The government of Saskatchewan is set to reject the proposed $38.6-billion (U.S.) takeover of Potash Corp. of Saskatchewan Ltd. by Australia's BHP Billiton Ltd., and urge Ottawa to block the foreign takeover of one of Canada's last major mining companies.
Saskatchewan is refusing to back BHP after the world's largest miner declined to pledge a host of economic benefits wanted by the province, including a one-time special tax of more than $1-billion, plus hundreds of millions of dollars more in infrastructure funding, according to people familiar with the situation.
The province is expected to issue its formal response to BHP's bid for Potash Corp. later this week. Unless the province and BHP reach a last-minute compromise over the province's demands for economic benefits, Saskatchewan will reject the bid and submit its recommendation to the federal government.

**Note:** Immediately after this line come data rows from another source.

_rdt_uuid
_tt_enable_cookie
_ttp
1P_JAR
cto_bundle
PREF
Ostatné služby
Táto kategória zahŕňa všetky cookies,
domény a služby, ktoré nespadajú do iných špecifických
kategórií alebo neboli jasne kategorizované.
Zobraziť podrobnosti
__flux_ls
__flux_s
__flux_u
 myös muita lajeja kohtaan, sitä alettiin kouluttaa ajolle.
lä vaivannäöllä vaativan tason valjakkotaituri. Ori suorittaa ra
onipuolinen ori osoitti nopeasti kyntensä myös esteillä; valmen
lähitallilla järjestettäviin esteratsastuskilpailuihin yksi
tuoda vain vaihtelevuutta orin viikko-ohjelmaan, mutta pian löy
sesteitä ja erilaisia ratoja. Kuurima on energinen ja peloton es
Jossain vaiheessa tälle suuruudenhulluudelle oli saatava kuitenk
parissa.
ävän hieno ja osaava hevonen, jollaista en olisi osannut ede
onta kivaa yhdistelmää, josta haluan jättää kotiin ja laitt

Saskatchewan doesn't have the power to kill the deal on its own, but its stand will help shape Ottawa's decision on the takeover, expected early next month. Investment Canada must determine the deal provides a "net benefit" to Canada in order to approve it.

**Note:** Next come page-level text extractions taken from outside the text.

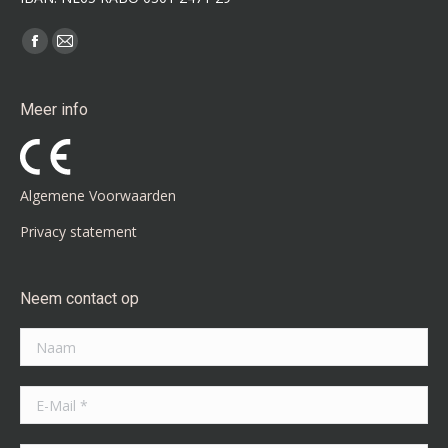
Vind ons op:
Facebook
Mail
page
page
opens
opens
Meer info
in
in
new
new
window
window
Algemene Voorwaarden
Privacy statement
Neem contact op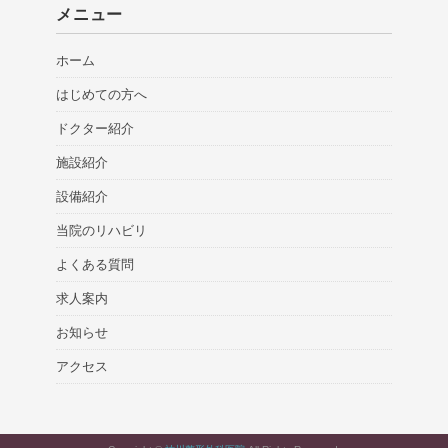
メニュー
ホーム
はじめての方へ
ドクター紹介
施設紹介
設備紹介
当院のリハビリ
よくある質問
求人案内
お知らせ
アクセス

At issue is Canada's policy on foreign takeovers in the key natural-resources industry, where global giants have gobbled up a string of major Canadian players in recent years and triggered worries about the hollowing out of Canada's corporate sector. Saskatchewan's vast supply of potash is seen by some as a particularly strategic resource since it's a relatively scarce commodity used to make crop nutrients that make the world's farms more productive and help meet growing demand for food.
Prime Minister Stephen Harper has said the federal agency will consult with the province in making its decision.
The Harper government is particularly disposed to listen to Saskatchewan Premier Brad Wall because his rapport with the Prime Minister is among the best of any provincial leader in Canada today.
Deputy Liberal Leader Ralph Goodale, the party's only MP from Saskatchewan, said if the government ignores the province's recommendation it does so "at their great peril."
"It would be really astounding if the government of Canada says, 'We don't care what Saskatchewan thinks,'" Mr. Goodale said. "How this one is handled is significant for policy beyond potash."
Andrew Mackenzie, head of industrial minerals at BHP, said the company is committed to working with the Canadian government.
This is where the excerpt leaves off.